王祥の行動原理

王祥や司馬孚は曹魏の皇帝高貴郷公の死を悼んだというが、これをもって彼らが魏に忠誠を誓い晋に否定的だったと考えるのは早計だろうと思う。



この時の彼らのような「批判的にも見える言動を容れる最高権力者司馬昭」という姿は、皇帝を死なせたという失点をリカバリーする「名君の姿」になりうるからだ。



意図的ではなかったかもしれないが、王祥や司馬孚のこの時の言動は結果的に司馬昭にとってプラスだったかもしれないのだ。



武帝為晉王、(王)祥與荀顗往謁。顗謂祥曰「相王尊重、何侯既已盡敬、今便當拝也。」祥曰「相國誠為尊貴、然是魏之宰相。
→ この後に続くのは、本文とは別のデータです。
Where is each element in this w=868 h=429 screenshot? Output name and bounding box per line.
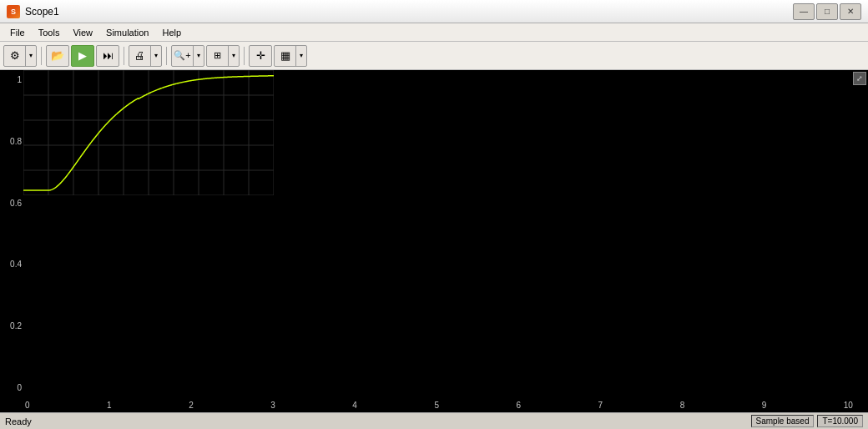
zoom-dropdown-arrow[interactable]: ▾ (194, 46, 204, 66)
statusbar: Ready Sample based T=10.000 (0, 412, 868, 429)
scale-button[interactable]: ⊞ ▾ (206, 45, 240, 67)
close-button[interactable]: ✕ (840, 3, 861, 20)
x-label-9: 9 (762, 401, 767, 410)
y-label-1: 1 (17, 75, 22, 84)
x-label-8: 8 (680, 401, 685, 410)
plot-maximize-button[interactable]: ⤢ (853, 72, 866, 85)
x-label-7: 7 (598, 401, 603, 410)
cursor-icon: ✛ (256, 49, 265, 62)
print-icon: 🖨 (129, 46, 151, 66)
plot-area[interactable]: ⤢ 1 0.8 0.6 0.4 0.2 0 0 1 2 3 4 5 6 7 8 … (0, 70, 868, 412)
x-label-4: 4 (352, 401, 357, 410)
settings-dropdown-arrow[interactable]: ▾ (26, 46, 36, 66)
y-label-5: 0.2 (10, 321, 22, 331)
minimize-button[interactable]: — (793, 3, 815, 20)
y-axis-labels: 1 0.8 0.6 0.4 0.2 0 (0, 70, 23, 394)
menubar: File Tools View Simulation Help (0, 23, 868, 42)
toolbar-separator-3 (166, 47, 167, 65)
y-label-4: 0.4 (10, 260, 22, 269)
zoom-button[interactable]: 🔍+ ▾ (171, 45, 204, 67)
y-label-3: 0.6 (10, 199, 22, 208)
play-button[interactable]: ▶ (71, 45, 94, 67)
x-label-3: 3 (270, 401, 275, 410)
zoom-icon: 🔍+ (172, 46, 194, 66)
menu-view[interactable]: View (66, 26, 99, 39)
menu-file[interactable]: File (3, 26, 32, 39)
scale-dropdown-arrow[interactable]: ▾ (229, 46, 239, 66)
scope-canvas (23, 70, 274, 195)
x-label-10: 10 (844, 401, 853, 410)
cursor-button[interactable]: ✛ (249, 45, 272, 67)
x-label-5: 5 (434, 401, 439, 410)
display-button[interactable]: ▦ ▾ (274, 45, 307, 67)
status-sample-based: Sample based (751, 415, 815, 427)
step-icon: ⏭ (103, 49, 114, 62)
x-axis-labels: 0 1 2 3 4 5 6 7 8 9 10 (23, 397, 855, 412)
plot-wrapper: ⤢ 1 0.8 0.6 0.4 0.2 0 0 1 2 3 4 5 6 7 8 … (0, 70, 868, 412)
y-label-6: 0 (17, 383, 22, 392)
x-label-2: 2 (189, 401, 194, 410)
app-icon: S (7, 5, 20, 18)
menu-help[interactable]: Help (155, 26, 188, 39)
x-label-1: 1 (107, 401, 112, 410)
scale-icon: ⊞ (207, 46, 229, 66)
step-button[interactable]: ⏭ (96, 45, 119, 67)
menu-simulation[interactable]: Simulation (99, 26, 155, 39)
status-time: T=10.000 (817, 415, 863, 427)
toolbar-separator-4 (244, 47, 245, 65)
open-icon: 📂 (51, 49, 64, 62)
display-dropdown-arrow[interactable]: ▾ (296, 46, 306, 66)
status-ready: Ready (5, 416, 32, 426)
open-button[interactable]: 📂 (46, 45, 69, 67)
settings-button[interactable]: ⚙ ▾ (3, 45, 37, 67)
toolbar-separator-1 (41, 47, 42, 65)
print-dropdown-arrow[interactable]: ▾ (151, 46, 161, 66)
toolbar: ⚙ ▾ 📂 ▶ ⏭ 🖨 ▾ 🔍+ ▾ ⊞ ▾ ✛ ▦ ▾ (0, 42, 868, 70)
x-label-0: 0 (25, 401, 30, 410)
maximize-button[interactable]: □ (816, 3, 838, 20)
play-icon: ▶ (78, 49, 87, 62)
print-button[interactable]: 🖨 ▾ (129, 45, 162, 67)
toolbar-separator-2 (124, 47, 124, 65)
titlebar: S Scope1 — □ ✕ (0, 0, 868, 23)
y-label-2: 0.8 (10, 137, 22, 146)
x-label-6: 6 (516, 401, 521, 410)
window-controls: — □ ✕ (793, 3, 861, 20)
menu-tools[interactable]: Tools (32, 26, 67, 39)
settings-icon: ⚙ (4, 46, 26, 66)
status-right: Sample based T=10.000 (751, 415, 863, 427)
window-title: Scope1 (25, 6, 793, 18)
display-icon: ▦ (275, 46, 296, 66)
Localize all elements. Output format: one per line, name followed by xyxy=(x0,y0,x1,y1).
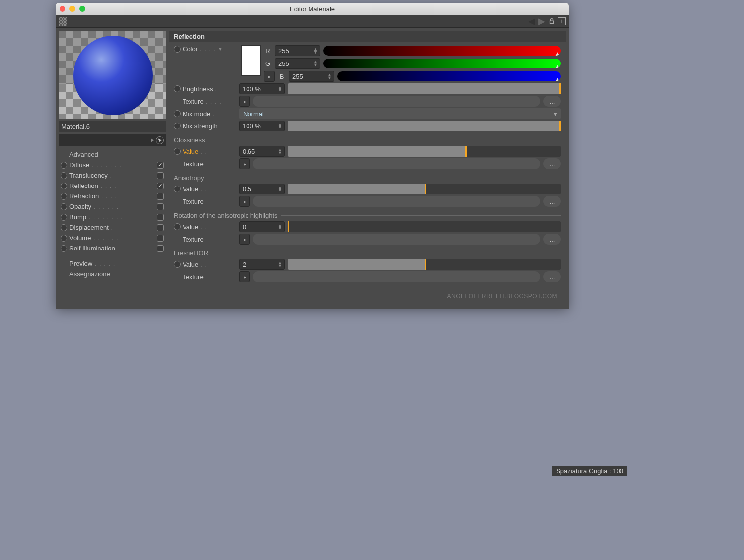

吾等魏之三公、公王相去、一階而已、班例大同、安有天子三司而輒拜人者!損魏朝之望、虧晉王之徳、君子愛人以禮、吾不為也。」及入、顗遂拝、而祥獨長揖。帝曰「今日方知君見顧之重矣!」
(『晋書』巻三十三、王祥伝)


そして王祥はその後にも実際に周囲からの司馬氏の評判を気にし、司馬氏にとってプラスになるようにとの言動があったとされている。


高貴郷公の時の号哭も、そういう種類の行動だったのではないか?



つまり、王祥はあくまでも司馬氏がちゃんと皇帝にまで上り詰められるように、別の視点で言えば曹魏が皇帝の座から降りるようにと考えて行動していたのではないか、ということだ。